500K allegedly stolen from cutting trainer’s customer
A Texas loper accused of stealing $500,000 from a cutting horse owner is indicted in another case of felony theft. It stems from the alleged theft from another customer at Merritt Wilson Cutting Horses.
Dakotah Lindsey Harrell, 28, was arrested on July 22. The month prior, a Cooke County Grand Jury handed down an indictment for theft of property less than $20,000.
Harrell is currently out on bond.
Merritt Wilson Cutting Horses
Harrell allegedly stole funds from Pennsylvania stallion owner Dale Koller last August, according to the indictment. Koller is the second customer of Merritt Wilson Cutting Horses, in Whitesboro, that had money embezzled.
Harrell worked for trainer Merritt Wilson as an assistant trainer, according to her Facebook profile. The information was recently removed from her social profile. The two also had a personal relationship.

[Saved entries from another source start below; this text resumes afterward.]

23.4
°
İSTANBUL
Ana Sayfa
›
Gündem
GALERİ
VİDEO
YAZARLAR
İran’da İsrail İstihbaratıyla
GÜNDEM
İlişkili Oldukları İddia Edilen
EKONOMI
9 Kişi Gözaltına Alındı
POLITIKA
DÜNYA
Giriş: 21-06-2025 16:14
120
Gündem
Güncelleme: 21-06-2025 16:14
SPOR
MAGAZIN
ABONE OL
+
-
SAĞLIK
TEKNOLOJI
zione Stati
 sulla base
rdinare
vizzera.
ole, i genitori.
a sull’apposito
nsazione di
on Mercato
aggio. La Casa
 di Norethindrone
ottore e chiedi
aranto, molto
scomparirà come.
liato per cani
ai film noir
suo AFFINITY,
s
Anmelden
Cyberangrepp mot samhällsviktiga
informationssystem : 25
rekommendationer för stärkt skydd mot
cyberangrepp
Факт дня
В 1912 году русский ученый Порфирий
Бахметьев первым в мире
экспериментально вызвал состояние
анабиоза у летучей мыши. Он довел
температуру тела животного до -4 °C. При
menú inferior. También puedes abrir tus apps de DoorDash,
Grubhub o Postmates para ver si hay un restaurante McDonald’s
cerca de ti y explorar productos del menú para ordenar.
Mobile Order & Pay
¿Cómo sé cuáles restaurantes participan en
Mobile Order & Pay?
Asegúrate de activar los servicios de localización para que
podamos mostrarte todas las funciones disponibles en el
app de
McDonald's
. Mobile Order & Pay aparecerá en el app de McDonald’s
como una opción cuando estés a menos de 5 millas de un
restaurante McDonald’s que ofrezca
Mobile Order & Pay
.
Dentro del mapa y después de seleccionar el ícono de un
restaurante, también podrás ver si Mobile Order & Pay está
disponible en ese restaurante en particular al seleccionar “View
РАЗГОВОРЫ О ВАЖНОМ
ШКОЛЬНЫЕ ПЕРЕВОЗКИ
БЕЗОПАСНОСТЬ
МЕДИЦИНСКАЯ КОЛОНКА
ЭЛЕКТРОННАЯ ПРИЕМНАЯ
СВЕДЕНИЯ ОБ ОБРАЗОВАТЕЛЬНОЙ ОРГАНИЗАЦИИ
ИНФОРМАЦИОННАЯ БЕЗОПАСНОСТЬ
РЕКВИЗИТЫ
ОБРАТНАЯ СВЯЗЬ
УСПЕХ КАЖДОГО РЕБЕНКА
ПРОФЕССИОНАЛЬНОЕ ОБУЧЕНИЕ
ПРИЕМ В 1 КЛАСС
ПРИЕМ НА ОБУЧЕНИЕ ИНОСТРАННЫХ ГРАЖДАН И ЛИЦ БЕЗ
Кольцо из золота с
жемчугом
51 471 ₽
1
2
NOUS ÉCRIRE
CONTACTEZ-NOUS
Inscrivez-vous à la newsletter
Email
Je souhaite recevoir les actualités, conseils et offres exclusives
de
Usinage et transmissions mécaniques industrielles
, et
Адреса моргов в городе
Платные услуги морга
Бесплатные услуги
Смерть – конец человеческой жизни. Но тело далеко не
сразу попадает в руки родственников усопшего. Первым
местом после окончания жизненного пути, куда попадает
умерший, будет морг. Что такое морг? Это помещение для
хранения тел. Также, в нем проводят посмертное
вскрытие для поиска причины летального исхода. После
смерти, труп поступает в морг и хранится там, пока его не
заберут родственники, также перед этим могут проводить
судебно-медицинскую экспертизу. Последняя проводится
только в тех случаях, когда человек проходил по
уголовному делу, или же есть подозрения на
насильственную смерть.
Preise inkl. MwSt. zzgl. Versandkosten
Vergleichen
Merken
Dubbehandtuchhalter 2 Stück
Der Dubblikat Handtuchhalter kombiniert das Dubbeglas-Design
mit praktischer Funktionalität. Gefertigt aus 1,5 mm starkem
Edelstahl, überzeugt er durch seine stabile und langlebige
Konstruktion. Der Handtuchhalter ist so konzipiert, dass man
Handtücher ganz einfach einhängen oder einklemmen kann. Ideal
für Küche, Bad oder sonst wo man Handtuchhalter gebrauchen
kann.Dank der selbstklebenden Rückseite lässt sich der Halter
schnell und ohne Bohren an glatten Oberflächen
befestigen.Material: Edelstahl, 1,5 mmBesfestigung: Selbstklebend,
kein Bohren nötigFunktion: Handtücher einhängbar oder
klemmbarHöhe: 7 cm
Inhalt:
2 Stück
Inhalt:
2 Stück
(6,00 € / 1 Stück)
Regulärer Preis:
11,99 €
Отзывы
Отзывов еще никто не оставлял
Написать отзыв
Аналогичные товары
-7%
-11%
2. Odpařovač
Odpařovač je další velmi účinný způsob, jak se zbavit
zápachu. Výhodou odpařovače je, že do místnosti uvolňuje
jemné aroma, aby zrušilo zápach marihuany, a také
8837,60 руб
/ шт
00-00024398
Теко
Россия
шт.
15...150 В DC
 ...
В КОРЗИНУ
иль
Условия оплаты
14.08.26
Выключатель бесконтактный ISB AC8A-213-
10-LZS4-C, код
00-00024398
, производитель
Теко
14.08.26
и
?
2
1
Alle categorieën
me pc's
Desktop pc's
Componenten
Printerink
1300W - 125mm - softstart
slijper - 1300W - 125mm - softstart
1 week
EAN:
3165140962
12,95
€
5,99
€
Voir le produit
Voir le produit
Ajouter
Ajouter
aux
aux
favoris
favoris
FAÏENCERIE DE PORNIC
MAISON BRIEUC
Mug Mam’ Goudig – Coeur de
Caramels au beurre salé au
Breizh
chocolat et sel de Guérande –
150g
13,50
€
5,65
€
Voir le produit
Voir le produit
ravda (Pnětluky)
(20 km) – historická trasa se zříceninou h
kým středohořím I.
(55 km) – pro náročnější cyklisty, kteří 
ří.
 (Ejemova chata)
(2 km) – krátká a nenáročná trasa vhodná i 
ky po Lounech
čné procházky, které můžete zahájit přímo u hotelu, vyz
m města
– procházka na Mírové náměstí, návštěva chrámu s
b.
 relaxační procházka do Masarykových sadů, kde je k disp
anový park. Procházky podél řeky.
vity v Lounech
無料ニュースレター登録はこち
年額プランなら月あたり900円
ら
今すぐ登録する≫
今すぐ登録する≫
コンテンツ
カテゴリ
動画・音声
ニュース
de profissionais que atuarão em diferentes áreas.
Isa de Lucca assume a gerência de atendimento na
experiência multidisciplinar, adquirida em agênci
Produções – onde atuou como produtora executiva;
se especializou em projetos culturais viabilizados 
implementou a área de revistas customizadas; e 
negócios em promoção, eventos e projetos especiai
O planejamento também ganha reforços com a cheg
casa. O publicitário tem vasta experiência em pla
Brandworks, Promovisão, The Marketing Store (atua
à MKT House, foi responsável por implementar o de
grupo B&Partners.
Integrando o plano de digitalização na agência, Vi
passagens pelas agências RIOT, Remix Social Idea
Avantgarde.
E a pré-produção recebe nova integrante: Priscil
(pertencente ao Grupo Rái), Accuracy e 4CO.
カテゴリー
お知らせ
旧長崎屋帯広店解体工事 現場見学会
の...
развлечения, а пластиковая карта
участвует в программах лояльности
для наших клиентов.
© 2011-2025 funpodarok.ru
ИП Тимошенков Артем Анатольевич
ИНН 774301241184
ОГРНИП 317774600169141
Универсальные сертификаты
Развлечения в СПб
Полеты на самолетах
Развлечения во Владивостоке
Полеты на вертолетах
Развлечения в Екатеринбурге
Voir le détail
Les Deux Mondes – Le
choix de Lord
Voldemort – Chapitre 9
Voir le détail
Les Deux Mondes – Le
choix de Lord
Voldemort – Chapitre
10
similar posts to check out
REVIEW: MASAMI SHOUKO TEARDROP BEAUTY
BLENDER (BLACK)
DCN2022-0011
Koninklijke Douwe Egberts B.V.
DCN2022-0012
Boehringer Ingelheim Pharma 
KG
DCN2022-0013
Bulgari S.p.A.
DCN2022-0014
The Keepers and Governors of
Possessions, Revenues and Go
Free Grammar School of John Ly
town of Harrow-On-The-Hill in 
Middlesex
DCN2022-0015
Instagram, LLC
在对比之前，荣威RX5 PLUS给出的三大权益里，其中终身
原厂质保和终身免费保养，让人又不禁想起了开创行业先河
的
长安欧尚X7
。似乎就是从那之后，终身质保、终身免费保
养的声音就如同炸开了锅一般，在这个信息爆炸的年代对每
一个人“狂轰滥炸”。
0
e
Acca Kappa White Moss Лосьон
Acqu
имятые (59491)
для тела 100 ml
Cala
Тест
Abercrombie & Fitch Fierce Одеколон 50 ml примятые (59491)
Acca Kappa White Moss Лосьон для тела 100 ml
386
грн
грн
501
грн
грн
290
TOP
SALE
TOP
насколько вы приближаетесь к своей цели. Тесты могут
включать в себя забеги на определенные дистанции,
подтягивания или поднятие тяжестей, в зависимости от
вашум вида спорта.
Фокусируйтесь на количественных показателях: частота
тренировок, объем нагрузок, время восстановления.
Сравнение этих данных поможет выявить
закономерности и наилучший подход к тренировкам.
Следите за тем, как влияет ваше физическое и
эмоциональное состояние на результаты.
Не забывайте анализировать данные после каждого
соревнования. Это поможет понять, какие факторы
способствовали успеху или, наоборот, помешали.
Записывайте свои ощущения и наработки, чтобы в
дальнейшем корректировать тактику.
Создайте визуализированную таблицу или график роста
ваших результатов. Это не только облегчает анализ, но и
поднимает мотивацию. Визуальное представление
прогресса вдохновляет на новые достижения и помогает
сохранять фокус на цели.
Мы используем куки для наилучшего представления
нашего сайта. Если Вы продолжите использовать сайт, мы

Harrell allegedly utilized the men’s banking information to pull off the financial thievery.
Horseman and private security expert Rick Dennis says business owners need to ensure there aren’t security failures putting them at risk.
Dennis warns proper security and a Risk Management Program are not only maintained for clients’ protection, but for the business as well. He says if an individual, hired by the facility, steals a client’s banking or credit card information, “it’s quite possible the training facility can have culpable liability issues in the matter”.
Dennis recommends horse industry business owners conduct a $35 background check at Horse Authority before hiring any employee. While not commonplace in the horse industry, Dennis who has worked for mainstream clients including Exxon, says the practice is standard in every other industry.
“Be proactive, not reactive,” he says.
While it sounds like common sense, Dennis says customers shouldn’t trust anyone blindly with personal banking information and never pay bills directly from a trust or holding bank account. Instead, he recommends setting up another account with limited funds.
Dennis also suggests monitoring online banking activity regularly and investing in a credit-monitoring service.